The z-statistic is -4.10, and the p-value for this statistic is 0.00004, indicating that, again, the null hypothesis that race is not a factor in calls should be unambiguously rejected.

## Margin of error and confidence interval with z-statistic
We will use 1.96 as the critical value of standard deviations for 95% of a population with a normal distribution, but will calculate margin of error (moe) using standard error while comparing these proportions.

In [87]:
moe = 1.96 * se
ci_lower = diff_pr - moe
ci_upper = diff_pr + moe
print("Difference between proportions:",diff_pr)
print("Margin of error:",moe, "95% confidence interval:",ci_lower,ci_upper)

Difference between proportions: -0.0320328542094
Margin of error: 0.0152819123109 95% confidence interval: -0.0473147665203 -0.0167509418986


The difference between proportions (-0.032) for calls received by race falls within a 95% confidence interval of -0.047 to -0.017, calculated from the z-test of proportions.

## Permutation test
A permutation test will be used to help us deduce whether differences we see in proportions of calls by race are likely to be meaningful over many permutations of sampling.

In [88]:
#Permutation replicate functions.
def permutation_sample(data1, data2):
    data = np.concatenate((data1, data2))
    permuted_data = np.random.permutation(data)
    perm_sample_1 = permuted_data[:len(data1)]
    perm_sample_2 = permuted_data[len(data1):]
    return perm_sample_1, perm_sample_2

def draw_perm_reps(data1, data2, func, size=1):
    perm_replicates = np.empty(size)
    for l in range(size):
        perm_sample_1, perm_sample_2 = permutation_sample(data1, data2)
        perm_replicates[l] = func(perm_sample_1, perm_sample_2)
    return perm_replicates

def mean_diff(data1, data2):
    diff_mean = np.mean(data1) - np.mean(data2)
    return diff_mean

#Applied to calls received by race.
np.random.seed(74)
raw_diff_means = mean_diff(w.call, b.call)
perm_replicates = draw_perm_reps(w.call, b.call, mean_diff, size=10000)
p_racecall = np.sum(perm_replicates >= raw_diff_means) / len(perm_replicates)
print("P-value for influence of race on calls:",p_racecall)

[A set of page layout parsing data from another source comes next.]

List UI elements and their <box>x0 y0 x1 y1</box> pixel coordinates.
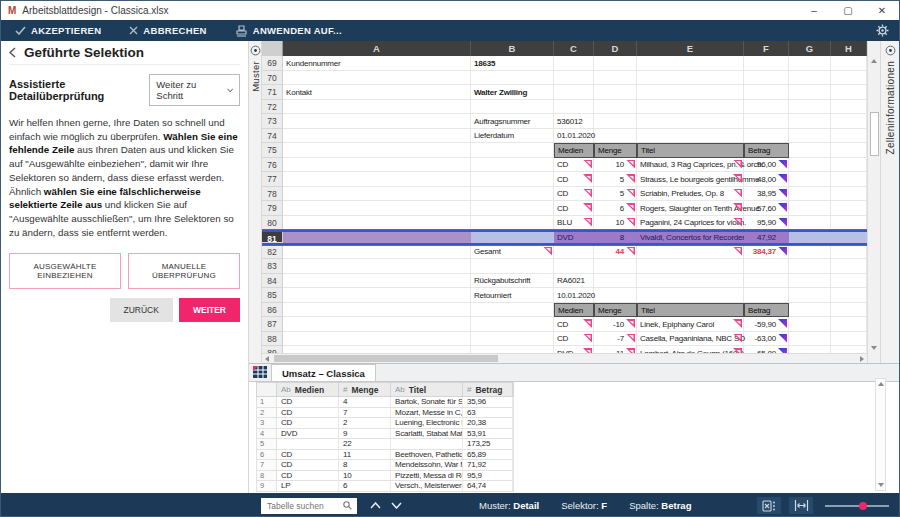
cell-E78[interactable]: Scriabin, Preludes, Op. 8 <box>637 187 744 202</box>
cell-E72[interactable] <box>637 100 744 115</box>
column-header-D[interactable]: D <box>594 41 637 56</box>
cell-B73[interactable]: Auftragsnummer <box>471 114 554 129</box>
preview-cell[interactable]: 6 <box>339 481 391 491</box>
row-header-89[interactable]: 89 <box>262 346 283 353</box>
cell-H78[interactable] <box>831 187 867 202</box>
cell-C82[interactable] <box>554 245 594 260</box>
cell-G89[interactable] <box>789 346 831 353</box>
vertical-scrollbar[interactable] <box>867 41 880 363</box>
scroll-down-icon[interactable] <box>871 346 877 350</box>
cell-C75[interactable]: Medien <box>554 143 594 158</box>
cell-A85[interactable] <box>283 288 471 303</box>
pin-panel-icon[interactable] <box>885 45 896 56</box>
cell-G82[interactable] <box>789 245 831 260</box>
row-header-78[interactable]: 78 <box>262 187 283 202</box>
scroll-right-icon[interactable] <box>860 356 864 362</box>
preview-row-8[interactable]: 8CD10Pizzetti, Messa di Re...95,9 <box>256 471 514 482</box>
cell-B81[interactable] <box>471 232 554 243</box>
cell-A87[interactable] <box>283 317 471 332</box>
cell-B71[interactable]: Walter Zwilling <box>471 85 554 100</box>
row-header-87[interactable]: 87 <box>262 317 283 332</box>
settings-button[interactable] <box>866 24 899 37</box>
cell-H86[interactable] <box>831 303 867 318</box>
cell-A77[interactable] <box>283 172 471 187</box>
preview-cell[interactable]: CD <box>277 418 339 428</box>
cell-C69[interactable] <box>554 56 594 71</box>
cell-C77[interactable]: CD <box>554 172 594 187</box>
cell-G88[interactable] <box>789 332 831 347</box>
row-header-79[interactable]: 79 <box>262 201 283 216</box>
cell-E83[interactable] <box>637 259 744 274</box>
cell-B84[interactable]: Rückgabutschrift <box>471 274 554 289</box>
cell-B74[interactable]: Lieferdatum <box>471 129 554 144</box>
horizontal-scroll-thumb[interactable] <box>274 355 498 362</box>
cancel-button[interactable]: ABBRECHEN <box>115 20 220 41</box>
cell-H81[interactable] <box>831 232 867 243</box>
cell-G69[interactable] <box>789 56 831 71</box>
cell-H77[interactable] <box>831 172 867 187</box>
column-header-E[interactable]: E <box>637 41 744 56</box>
cell-G85[interactable] <box>789 288 831 303</box>
preview-scroll-up-icon[interactable] <box>878 382 884 386</box>
cell-A84[interactable] <box>283 274 471 289</box>
maximize-button[interactable]: ▢ <box>831 1 865 20</box>
cell-D85[interactable] <box>594 288 637 303</box>
preview-row-7[interactable]: 7CD8Mendelssohn, War M...71,92 <box>256 460 514 471</box>
cell-C71[interactable] <box>554 85 594 100</box>
cell-C89[interactable]: DVD <box>554 346 594 353</box>
cell-F70[interactable] <box>744 71 789 86</box>
cell-D80[interactable]: 10 <box>594 216 637 231</box>
preview-cell[interactable]: LP <box>277 481 339 491</box>
cell-H73[interactable] <box>831 114 867 129</box>
preview-cell[interactable]: Scarlatti, Stabat Mater <box>391 429 463 439</box>
cell-F83[interactable] <box>744 259 789 274</box>
cell-G87[interactable] <box>789 317 831 332</box>
cell-F81[interactable]: 47,92 <box>744 232 789 243</box>
preview-row-3[interactable]: 3CD2Luening, Electronic M...20,38 <box>256 418 514 429</box>
include-selected-button[interactable]: AUSGEWÄHLTE EINBEZIEHEN <box>9 253 121 289</box>
row-header-86[interactable]: 86 <box>262 303 283 318</box>
cell-E71[interactable] <box>637 85 744 100</box>
preview-cell[interactable]: CD <box>277 471 339 481</box>
cell-A74[interactable] <box>283 129 471 144</box>
row-header-72[interactable]: 72 <box>262 100 283 115</box>
apply-to-button[interactable]: ANWENDEN AUF... <box>221 20 356 41</box>
cell-E73[interactable] <box>637 114 744 129</box>
preview-cell[interactable]: Versch., Meisterwerk... <box>391 481 463 491</box>
cell-D71[interactable] <box>594 85 637 100</box>
column-header-H[interactable]: H <box>831 41 867 56</box>
column-header-F[interactable]: F <box>744 41 789 56</box>
preview-cell[interactable] <box>391 439 463 449</box>
cell-C80[interactable]: BLU <box>554 216 594 231</box>
cell-B86[interactable] <box>471 303 554 318</box>
preview-cell[interactable]: 8 <box>339 460 391 470</box>
select-all-corner[interactable] <box>262 41 283 56</box>
preview-cell[interactable]: Beethoven, Pathetiqu... <box>391 450 463 460</box>
cell-A78[interactable] <box>283 187 471 202</box>
row-header-69[interactable]: 69 <box>262 56 283 71</box>
preview-col-header-menge[interactable]: #Menge <box>339 383 391 396</box>
cell-H75[interactable] <box>831 143 867 158</box>
cell-D76[interactable]: 10 <box>594 158 637 173</box>
cell-A75[interactable] <box>283 143 471 158</box>
row-header-84[interactable]: 84 <box>262 274 283 289</box>
cell-A81[interactable] <box>283 232 471 243</box>
row-header-70[interactable]: 70 <box>262 71 283 86</box>
cell-G78[interactable] <box>789 187 831 202</box>
preview-cell[interactable]: Bartok, Sonate für So... <box>391 397 463 407</box>
cell-C88[interactable]: CD <box>554 332 594 347</box>
preview-cell[interactable]: 2 <box>339 418 391 428</box>
preview-cell[interactable]: 22 <box>339 439 391 449</box>
pin-panel-icon[interactable] <box>250 45 261 56</box>
preview-col-header-medien[interactable]: AbMedien <box>277 383 339 396</box>
cell-D77[interactable]: 5 <box>594 172 637 187</box>
cell-E76[interactable]: Milhaud, 3 Rag Caprices, pn. & orch. <box>637 158 744 173</box>
preview-col-header-betrag[interactable]: #Betrag <box>463 383 513 396</box>
cell-H84[interactable] <box>831 274 867 289</box>
preview-cell[interactable]: CD <box>277 408 339 418</box>
cell-C86[interactable]: Medien <box>554 303 594 318</box>
cell-F75[interactable]: Betrag <box>744 143 789 158</box>
preview-cell[interactable]: 65,89 <box>463 450 513 460</box>
cell-G80[interactable] <box>789 216 831 231</box>
cell-C79[interactable]: CD <box>554 201 594 216</box>
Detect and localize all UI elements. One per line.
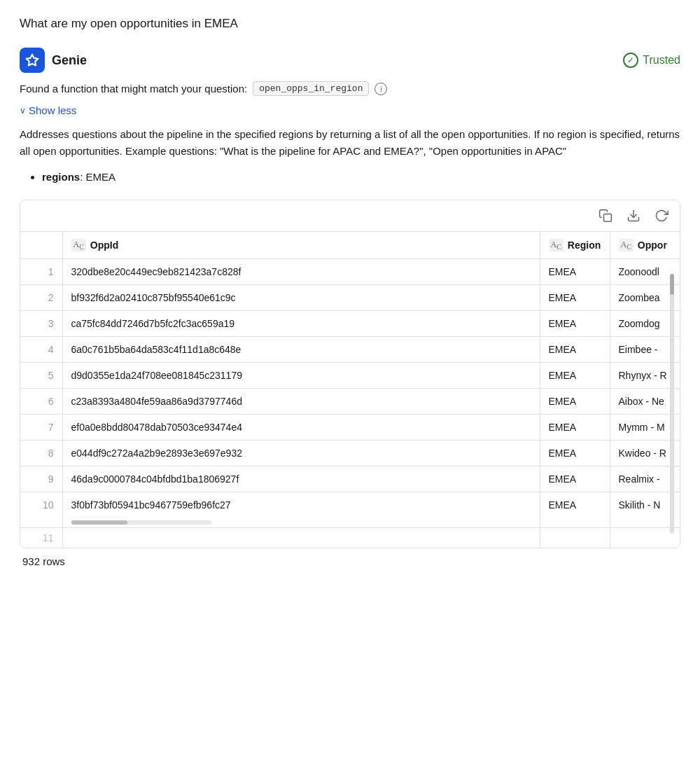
cell-region: EMEA [540, 285, 610, 311]
col-header-oppid[interactable]: AC OppId [62, 232, 540, 259]
col-type-icon-oppid: AC [71, 239, 86, 251]
row-number: 5 [20, 363, 62, 389]
cell-region: EMEA [540, 259, 610, 285]
cell-opportunity: Rhynyx - R [610, 363, 680, 389]
data-table: AC OppId AC Region AC [20, 232, 680, 548]
cell-opp-id: d9d0355e1da24f708ee081845c231179 [62, 363, 540, 389]
next-row-indicator: 11 [20, 528, 680, 548]
cell-opportunity: Zoonoodl [610, 259, 680, 285]
cell-region: EMEA [540, 415, 610, 441]
row-number: 7 [20, 415, 62, 441]
genie-icon [20, 48, 45, 73]
col-header-region[interactable]: AC Region [540, 232, 610, 259]
copy-icon[interactable] [598, 209, 612, 223]
params-list: regions: EMEA [20, 171, 680, 183]
cell-opportunity: Realmix - [610, 466, 680, 492]
cell-opp-id: bf932f6d2a02410c875bf95540e61c9c [62, 285, 540, 311]
col-label-opportunity: Oppor [638, 240, 667, 251]
col-header-rownum [20, 232, 62, 259]
cell-opp-id: 6a0c761b5ba64da583c4f11d1a8c648e [62, 337, 540, 363]
table-row: 103f0bf73bf05941bc9467759efb96fc27EMEASk… [20, 492, 680, 518]
table-row: 8e044df9c272a4a2b9e2893e3e697e932EMEAKwi… [20, 441, 680, 466]
function-description: Addresses questions about the pipeline i… [20, 126, 680, 160]
param-value: EMEA [86, 171, 116, 183]
refresh-icon[interactable] [654, 209, 668, 223]
col-type-icon-opportunity: AC [619, 239, 634, 251]
cell-region: EMEA [540, 311, 610, 337]
cell-opportunity: Zoomdog [610, 311, 680, 337]
svg-rect-1 [604, 214, 612, 222]
genie-card: Genie ✓ Trusted Found a function that mi… [14, 48, 686, 567]
table-row: 1320dbe8e20c449ec9eb821423a7c828fEMEAZoo… [20, 259, 680, 285]
chevron-down-icon: ∨ [20, 106, 26, 116]
table-header-row: AC OppId AC Region AC [20, 232, 680, 259]
show-less-button[interactable]: ∨ Show less [20, 102, 76, 119]
vertical-scrollbar[interactable] [670, 274, 674, 534]
download-icon[interactable] [626, 209, 640, 223]
horizontal-scrollbar-row [20, 518, 680, 528]
cell-opportunity: Kwideo - R [610, 441, 680, 466]
cell-opp-id: 3f0bf73bf05941bc9467759efb96fc27 [62, 492, 540, 518]
row-number: 2 [20, 285, 62, 311]
table-row: 5d9d0355e1da24f708ee081845c231179EMEARhy… [20, 363, 680, 389]
table-wrapper: AC OppId AC Region AC [20, 232, 680, 548]
cell-region: EMEA [540, 363, 610, 389]
cell-region: EMEA [540, 492, 610, 518]
cell-opportunity: Aibox - Ne [610, 389, 680, 415]
trusted-badge: ✓ Trusted [623, 53, 680, 68]
table-row: 3ca75fc84dd7246d7b5fc2fc3ac659a19EMEAZoo… [20, 311, 680, 337]
table-row: 6c23a8393a4804fe59aa86a9d3797746dEMEAAib… [20, 389, 680, 415]
row-number: 9 [20, 466, 62, 492]
row-number: 6 [20, 389, 62, 415]
table-row: 2bf932f6d2a02410c875bf95540e61c9cEMEAZoo… [20, 285, 680, 311]
cell-opp-id: ef0a0e8bdd80478dab70503ce93474e4 [62, 415, 540, 441]
col-label-region: Region [568, 240, 601, 251]
cell-opp-id: ca75fc84dd7246d7b5fc2fc3ac659a19 [62, 311, 540, 337]
col-header-opportunity[interactable]: AC Oppor [610, 232, 680, 259]
show-less-label: Show less [29, 104, 76, 116]
cell-region: EMEA [540, 441, 610, 466]
table-toolbar [20, 200, 680, 232]
param-item: regions: EMEA [42, 171, 680, 183]
results-table-container: AC OppId AC Region AC [20, 200, 680, 548]
cell-opp-id: 46da9c0000784c04bfdbd1ba1806927f [62, 466, 540, 492]
genie-title-area: Genie [20, 48, 87, 73]
cell-opportunity: Zoombea [610, 285, 680, 311]
svg-marker-0 [27, 55, 38, 66]
cell-opportunity: Mymm - M [610, 415, 680, 441]
row-number: 3 [20, 311, 62, 337]
row-number: 1 [20, 259, 62, 285]
row-number: 4 [20, 337, 62, 363]
info-icon[interactable]: i [374, 83, 387, 95]
function-text: Found a function that might match your q… [20, 83, 247, 95]
table-row: 946da9c0000784c04bfdbd1ba1806927fEMEARea… [20, 466, 680, 492]
table-row: 7ef0a0e8bdd80478dab70503ce93474e4EMEAMym… [20, 415, 680, 441]
col-label-oppid: OppId [90, 240, 118, 251]
genie-name: Genie [52, 53, 87, 68]
row-count: 932 rows [20, 555, 680, 567]
col-type-icon-region: AC [549, 239, 564, 251]
cell-opportunity: Eimbee - [610, 337, 680, 363]
cell-opportunity: Skilith - N [610, 492, 680, 518]
horizontal-scrollbar-thumb[interactable] [71, 520, 127, 525]
row-number: 10 [20, 492, 62, 518]
horizontal-scrollbar[interactable] [71, 520, 211, 525]
row-number: 8 [20, 441, 62, 466]
cell-region: EMEA [540, 466, 610, 492]
cell-opp-id: e044df9c272a4a2b9e2893e3e697e932 [62, 441, 540, 466]
genie-header: Genie ✓ Trusted [20, 48, 680, 73]
cell-region: EMEA [540, 389, 610, 415]
param-name: regions [42, 171, 80, 183]
scrollbar-thumb[interactable] [670, 274, 674, 295]
function-badge: open_opps_in_region [253, 81, 369, 96]
cell-region: EMEA [540, 337, 610, 363]
trusted-label: Trusted [643, 54, 680, 67]
table-row: 46a0c761b5ba64da583c4f11d1a8c648eEMEAEim… [20, 337, 680, 363]
cell-opp-id: 320dbe8e20c449ec9eb821423a7c828f [62, 259, 540, 285]
cell-opp-id: c23a8393a4804fe59aa86a9d3797746d [62, 389, 540, 415]
trusted-checkmark-icon: ✓ [623, 53, 638, 68]
function-line: Found a function that might match your q… [20, 81, 680, 96]
page-question: What are my open opportunities in EMEA [14, 17, 686, 31]
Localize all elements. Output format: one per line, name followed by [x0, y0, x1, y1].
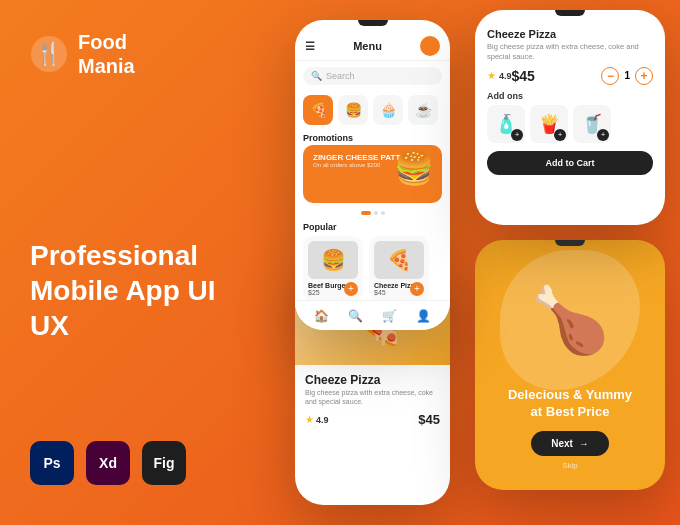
dot-1 [361, 211, 371, 215]
pizza-stars: ★ 4.9 [305, 414, 329, 425]
dot-2 [374, 211, 378, 215]
item-price: $45 [512, 68, 535, 84]
tool-badges: Ps Xd Fig [30, 441, 260, 495]
badge-xd: Xd [86, 441, 130, 485]
pizza-price: $45 [418, 412, 440, 427]
search-placeholder: Search [326, 71, 355, 81]
badge-photoshop: Ps [30, 441, 74, 485]
nav-search-icon[interactable]: 🔍 [348, 309, 363, 323]
addon-3[interactable]: 🥤 + [573, 105, 611, 143]
main-phone-header: ☰ Menu [295, 28, 450, 61]
notch-bottom-right [555, 240, 585, 246]
popular-title: Popular [295, 219, 450, 234]
item-1-image: 🍔 [308, 241, 358, 279]
stars-area: ★ 4.9 [487, 70, 512, 81]
notch-main [358, 20, 388, 26]
addon-1[interactable]: 🧴 + [487, 105, 525, 143]
promo-dots [295, 207, 450, 219]
category-burger[interactable]: 🍔 [338, 95, 368, 125]
category-dessert[interactable]: 🧁 [373, 95, 403, 125]
hamburger-icon: ☰ [305, 40, 315, 53]
nav-home-icon[interactable]: 🏠 [314, 309, 329, 323]
item-2-add-button[interactable]: + [410, 282, 424, 296]
rating-value: 4.9 [499, 71, 512, 81]
quantity-control: − 1 + [601, 67, 653, 85]
search-icon: 🔍 [311, 71, 322, 81]
rating-price-row: ★ 4.9 $45 − 1 + [487, 67, 653, 85]
star-icon: ★ [487, 70, 496, 81]
add-to-cart-button[interactable]: Add to Cart [487, 151, 653, 175]
addon-1-badge: + [511, 129, 523, 141]
svg-text:🍴: 🍴 [35, 40, 63, 67]
promotions-title: Promotions [295, 129, 450, 145]
menu-label: Menu [353, 40, 382, 52]
splash-blob: 🍗 [500, 250, 640, 390]
order-detail-content: Cheeze Pizza Big cheese pizza with extra… [475, 18, 665, 191]
qty-value: 1 [624, 70, 630, 81]
logo-icon: 🍴 [30, 35, 68, 73]
skip-label[interactable]: Skip [562, 461, 578, 470]
next-button[interactable]: Next → [531, 431, 609, 456]
order-item-title: Cheeze Pizza [487, 28, 653, 40]
pizza-rating: 4.9 [316, 415, 329, 425]
categories-row: 🍕 🍔 🧁 ☕ [295, 91, 450, 129]
brand-name: Food Mania [78, 30, 135, 78]
nav-profile-icon[interactable]: 👤 [416, 309, 431, 323]
popular-item-1[interactable]: 🍔 Beef Burger $25 + [303, 236, 363, 301]
pizza-rating-price-row: ★ 4.9 $45 [305, 412, 440, 427]
dot-3 [381, 211, 385, 215]
popular-item-2[interactable]: 🍕 Cheeze Pizza $45 + [369, 236, 429, 301]
tagline: Professional Mobile App UI UX [30, 238, 260, 343]
item-1-add-button[interactable]: + [344, 282, 358, 296]
pizza-star-icon: ★ [305, 414, 314, 425]
popular-items: 🍔 Beef Burger $25 + 🍕 Cheeze Pizza $45 + [295, 234, 450, 303]
logo-area: 🍴 Food Mania [30, 30, 260, 78]
notch-top-right [555, 10, 585, 16]
promo-banner[interactable]: ZINGER CHEESE PATTY On all orders above … [303, 145, 442, 203]
qty-plus-button[interactable]: + [635, 67, 653, 85]
phones-area: ☰ Menu 🔍 Search 🍕 🍔 🧁 ☕ Promotions ZINGE… [240, 0, 680, 525]
qty-minus-button[interactable]: − [601, 67, 619, 85]
addons-title: Add ons [487, 91, 653, 101]
avatar [420, 36, 440, 56]
item-2-image: 🍕 [374, 241, 424, 279]
addon-2-badge: + [554, 129, 566, 141]
pizza-desc: Big cheese pizza with extra cheese, coke… [305, 388, 440, 406]
pizza-detail-content: Cheeze Pizza Big cheese pizza with extra… [295, 365, 450, 435]
addon-2[interactable]: 🍟 + [530, 105, 568, 143]
bottom-nav: 🏠 🔍 🛒 👤 [295, 300, 450, 330]
addon-3-badge: + [597, 129, 609, 141]
arrow-icon: → [579, 438, 589, 449]
badge-figma: Fig [142, 441, 186, 485]
promo-burger-image: 🍔 [394, 149, 434, 187]
category-pizza[interactable]: 🍕 [303, 95, 333, 125]
order-item-desc: Big cheese pizza with extra cheese, coke… [487, 42, 653, 62]
nav-cart-icon[interactable]: 🛒 [382, 309, 397, 323]
phone-top-right: Cheeze Pizza Big cheese pizza with extra… [475, 10, 665, 225]
phone-bottom-right: 🍗 Delecious & Yummy at Best Price Next →… [475, 240, 665, 490]
phone-main: ☰ Menu 🔍 Search 🍕 🍔 🧁 ☕ Promotions ZINGE… [295, 20, 450, 330]
splash-tagline: Delecious & Yummy at Best Price [508, 387, 632, 421]
addons-list: 🧴 + 🍟 + 🥤 + [487, 105, 653, 143]
pizza-title: Cheeze Pizza [305, 373, 440, 387]
category-coffee[interactable]: ☕ [408, 95, 438, 125]
search-bar[interactable]: 🔍 Search [303, 67, 442, 85]
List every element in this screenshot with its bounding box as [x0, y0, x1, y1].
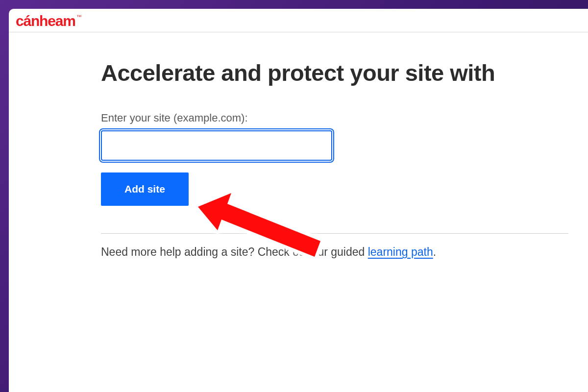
app-window: cánheam™ Accelerate and protect your sit…: [9, 9, 588, 392]
add-site-button[interactable]: Add site: [101, 172, 189, 206]
help-text-suffix: .: [433, 245, 436, 258]
brand-logo-text: cánheam: [16, 13, 75, 29]
help-text-prefix: Need more help adding a site? Check out …: [101, 245, 368, 258]
help-text: Need more help adding a site? Check out …: [101, 245, 588, 259]
main-content: Accelerate and protect your site with En…: [9, 32, 588, 259]
learning-path-link[interactable]: learning path: [368, 245, 433, 258]
page-heading: Accelerate and protect your site with: [101, 59, 588, 86]
section-divider: [101, 233, 568, 234]
site-input-label: Enter your site (example.com):: [101, 112, 588, 124]
logo-bar: cánheam™: [9, 9, 588, 32]
site-input[interactable]: [101, 130, 332, 161]
brand-logo: cánheam™: [16, 13, 80, 29]
trademark-symbol: ™: [76, 14, 81, 20]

P-value for influence of race on calls: 0.0


This permutation test shows a p-value of 0.0, indicating that we should reject the null hypothesis. Taken together with the previous tests, this suggests that race has a meaningful impact on probability of receiving a call.

# Conclusion

Each statistical test employed to answer the question of whether race impacts probability of receiving a call provides strong evidence that perception of race is a significant factor in whether an applicant receives a phone call. These tests are not comprehensive enough to address the relative strength of this connection compared with other attributes, but provide a strong enough signal to indicate that race is unambiguously a factor. To evaluate the relative impact of this versus other factors, further univariate tests of individual factors can be done. The most useful analysis would be multivariate in order to determine the impact of race in conjunction with other factors.